Kavelashvili’s inauguration marks the final step in what critics have described as a state capture by pro-Russian oligarch Bidzina Ivanishvili, whose Georgian Dream party has brought all the country’s institutions under its control since coming to power in 2012. The sole candidate for the role was elected this month by a college of 300 members, mostly GD members or sympathisers.
Protesters took to the streets with red cards — a symbol of their opposition to the former footballer, a striker for Manchester City and several Swiss clubs, turned ultranationalist firebrand.
Demonstrators, who have held daily rallies for the past month as the country’s political crisis escalated, welcomed a move by the US state department to impose sanctions on Ivanishvili. He was hit by the measures, which were announced on Friday, for “undermining the democratic and Euro-Atlantic future of Georgia for the benefit of the Russian Federation”.
Leaving the Orbeliani Palace, the presidential seat, on Sunday, Salome Zourabichvili, the country’s outgoing president and de facto opposition leader, said she remained the rightful holder of the role.
In a speech to Georgians gathered in front of the palace, she denounced Kavelashvili’s inauguration as a “parody” and affirmed her loyalty to “the country and the people . . . I will leave here with you and remain with you.”
Zourabichvili had been uncertain whether to barricade herself in the palace or leave it, several people familiar with the matter told the Financial Times. She had also said she would not step down until new elections were held, arguing that the college, dominated by ruling party members, did not have the legitimacy to elect Kavelashvili as president.
She has also demanded new elections. The European parliament said October’s vote was “neither free nor fair”.
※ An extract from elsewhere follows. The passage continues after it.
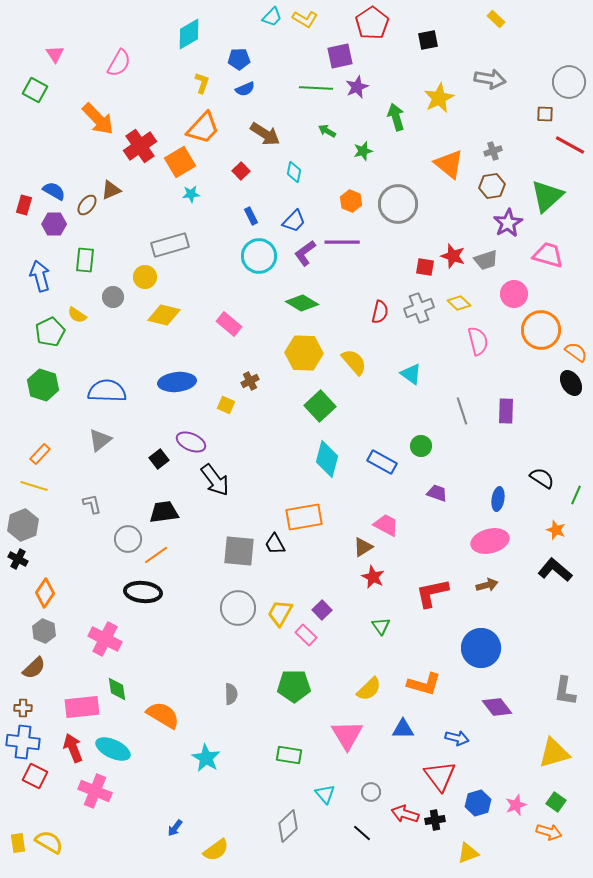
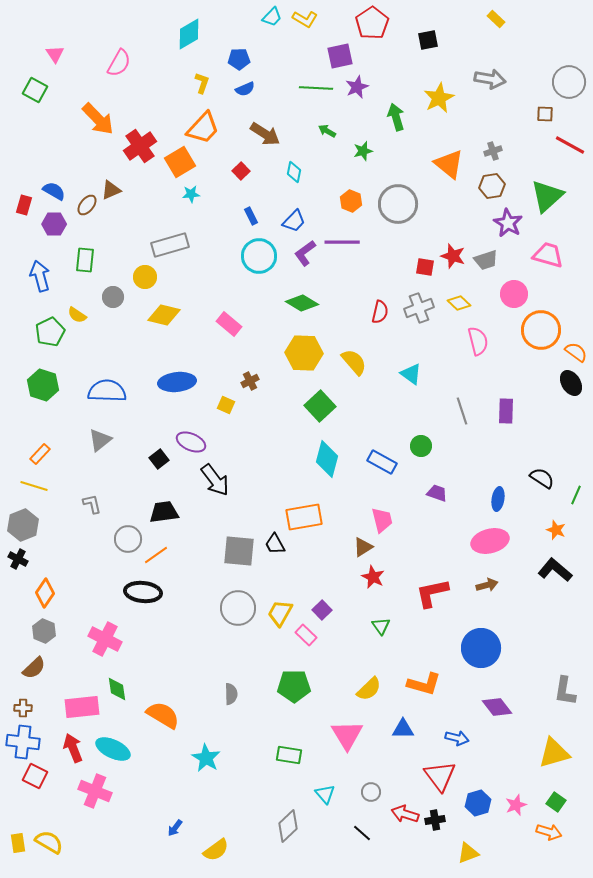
purple star at (508, 223): rotated 12 degrees counterclockwise
pink trapezoid at (386, 525): moved 4 px left, 5 px up; rotated 48 degrees clockwise
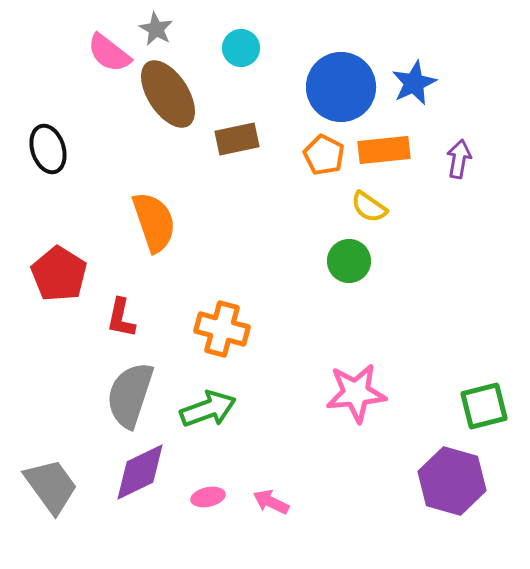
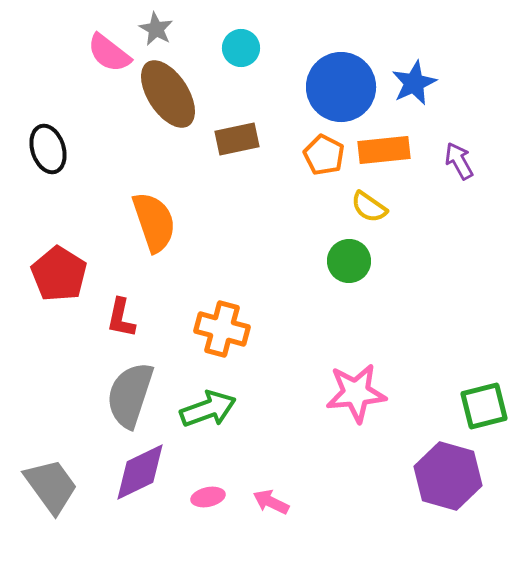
purple arrow: moved 2 px down; rotated 39 degrees counterclockwise
purple hexagon: moved 4 px left, 5 px up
Georgia has experienced a year of political upheaval. On December 14 last year, people took to the streets of Tbilisi and other cities to celebrate the country obtaining EU candidate status, a long-held dream for many in the small Caucasus nation of 3.8mn.
But the authoritarian slide accelerated in May when parliament adopted a foreign agents law, dubbed the “Russian law” for its parallels with Moscow’s methods of suppressing dissent, despite months of protests.
Non-governmental organisations warned it was a tool to dismantle civil society, mirroring Russia’s practice of using the “foreign agent” label as a precursor to prosecution. Unlike in Russia, organisations in Georgia must self-register, but most NGOs have refused in protest.
The next flashpoint came in October’s parliamentary elections when Georgian Dream claimed 54 per cent of the vote. There were widespread violations on election day, including ballot stuffing, stolen IDs and “carousel voting”, in which the same people voted at multiple polling stations, according to multiple observers. Opposition parties rejected the results, boycotted parliament and demanded new elections.
Irakli Kobakhidze, the GD-backed prime minister, in late November announced that Georgia was suspending EU accession talks, pledging to revisit the issue in 2028 so the country could join “with dignity”.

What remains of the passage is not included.